The most common etiology for duodenitis in Western countries is celiac disease (CD), accounting for as high as 32%23. In our study, only one malnourished adult, who also fell in the category of specific duodenitis, was found positive for CD, and the IEL count, which is a key histopathologic marker of CD24, was also insignificant in the studied population. Due to ethical reasons, the malnourished adults who responded to nutritional intervention could not be biopsied. Biopsy samples could not be collected from absolutely healthy, asymptomatic individuals either, due to similar ethical considerations. The control group considered in the present study consisted of age and sex-matched well-nourished (BMI > 18.5) adults suffering from functional dyspepsia diagnosed by Rome III criteria who had no evidence of any organic diseases on endoscopy, clinical and biochemical assessment and were otherwise healthy12. A study conducted on Dutch population showed that 83% patients with functional dyspepsia with no evident organic disease had chronic non-specific duodenitis on histopathology25, which is similar to our findings in this study.
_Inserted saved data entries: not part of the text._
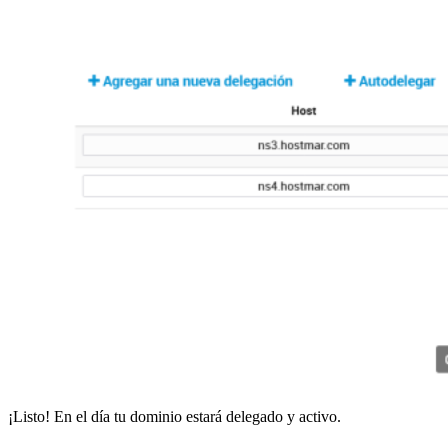
¡Listo! En el día tu dominio estará delegado y activo.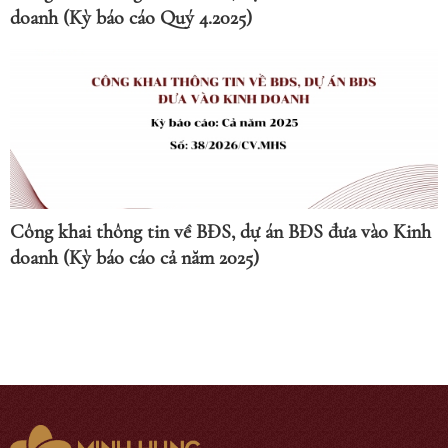
doanh (Kỳ báo cáo Quý 4.2025)
Công khai thông tin về BĐS, dự án BĐS đưa vào Kinh
doanh (Kỳ báo cáo cả năm 2025)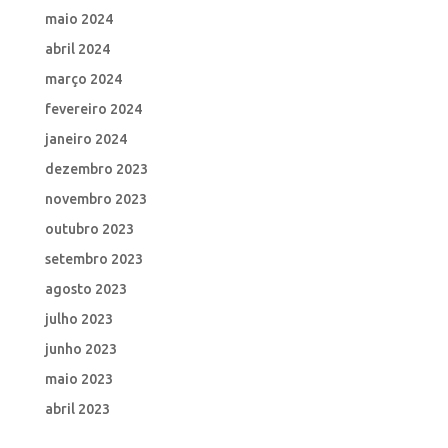
maio 2024
abril 2024
março 2024
fevereiro 2024
janeiro 2024
dezembro 2023
novembro 2023
outubro 2023
setembro 2023
agosto 2023
julho 2023
junho 2023
maio 2023
abril 2023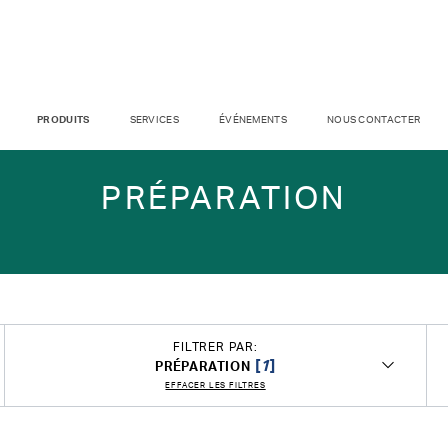
PRODUITS
SERVICES
ÉVÉNEMENTS
NOUS CONTACTER
PRÉPARATION
FILTRER PAR:
[
1
]
PRÉPARATION
EFFACER LES FILTRES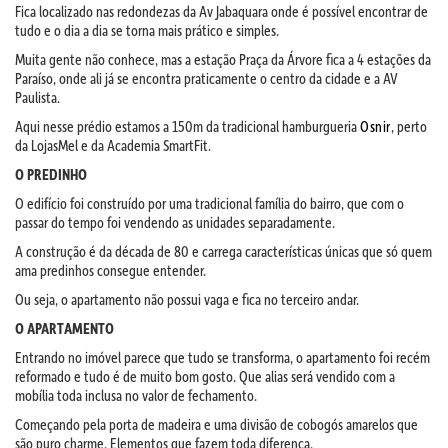
Fica localizado nas redondezas da Av Jabaquara onde é possível encontrar de
tudo e o dia a dia se torna mais prático e simples.
Muita gente não conhece, mas a estação Praça da Árvore fica a 4 estações da
Paraíso, onde ali já se encontra praticamente o centro da cidade e a AV
Paulista.
Aqui nesse prédio estamos a 150m da tradicional hamburgueria
Osnir
, perto
da LojasMel e da Academia SmartFit.
O PREDINHO
O edifício foi construído por uma tradicional família do bairro, que com o
passar do tempo foi vendendo as unidades separadamente.
A construção é da década de 80 e carrega características únicas que só quem
ama predinhos consegue entender.
Ou seja, o apartamento não possui vaga e fica no terceiro andar.
O APARTAMENTO
Entrando no imóvel parece que tudo se transforma, o apartamento foi recém
reformado e tudo é de muito bom gosto. Que alias será vendido com a
mobília toda inclusa no valor de fechamento.
Começando pela porta de madeira e uma divisão de cobogós amarelos que
são puro charme. Elementos que fazem toda diferença.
Comparing the histological characteristics of both malnourished and control groups showed significant difference in villous height, crypt depth and inflammatory infiltration. The malnourished adult group had significantly higher frequency of subtotal villous atrophy, crypt hyperplasia and marked cellular infiltration (p < 0.05) than the controls. On the other hand, the control group had significantly higher prevalence of normal villous height, normal crypt depth and mild form of inflammation compared to the malnourished group (p < 0.05). Most importantly, the frequency of chronic active duodenitis was significantly high in malnourished population (p < 0.05) compared to the control group. As already mentioned, these malnourished adults failed to respond to nutritional therapy and were also negative for any other secondary causes of malnutrition and thus were considered as probable cases of EED. The active feature is found in the setting of a relatively long term chronic inflammatory condition, which in turn is characterized by features like atrophied villi, hyperplastic crypts, inflammatory cellular infiltrates etc. This might in part explain the reason of the high frequency of active duodenitis in the malnourished cohort. Then again, studies relating EED biomarkers with the histopathology results are required to establish this as a fact.

Limitations

This study was conducted as a part of the Bangladesh Environmental Enteric Dysfunction (BEED) study and the target population of the present study were malnourished (BMI < 18.5 kg/m2) and well-nourished (BMI > 18.5) adults aged 18–45 years. As collection of small intestinal biopsy samples from absolutely healthy, well-nourished, asymptomatic individuals without an evident clinical condition is ethically infeasible, the control group considered in the present study consisted of age and sex-matched well-nourished apparently healthy adults suffering from functional dyspepsia with no evidence of any organic diseases on endoscopy and clinical assessment, who underwent upper GI endoscopy for evaluation of dyspepsia. Such participants diagnosed with peptic ulcer disease, malignancy etc. during the endoscopy procedure were excluded. For similar ethical considerations, the malnourished adults who responded to nutritional intervention could not be included either. Measurement of the exact point-to-point height of the villi was not possible. Association of EED markers with gut histology was also not explored. This remained a limitation of the study.

Conclusion

The prevalence of chronic non-specific duodenitis in Bangladeshi adults, irrespective of nutritional status, was high. Malnourished adults had significantly higher frequency of subtotal villous atrophy, crypt hyperplasia and marked cellular infiltration than the controls, whereas, healthy adults had significantly higher prevalence of normal villous height, normal crypt depth and mild form of inflammation compared to the malnourished group. The prevalence of chronic active duodenitis was significantly high in the malnourished adults.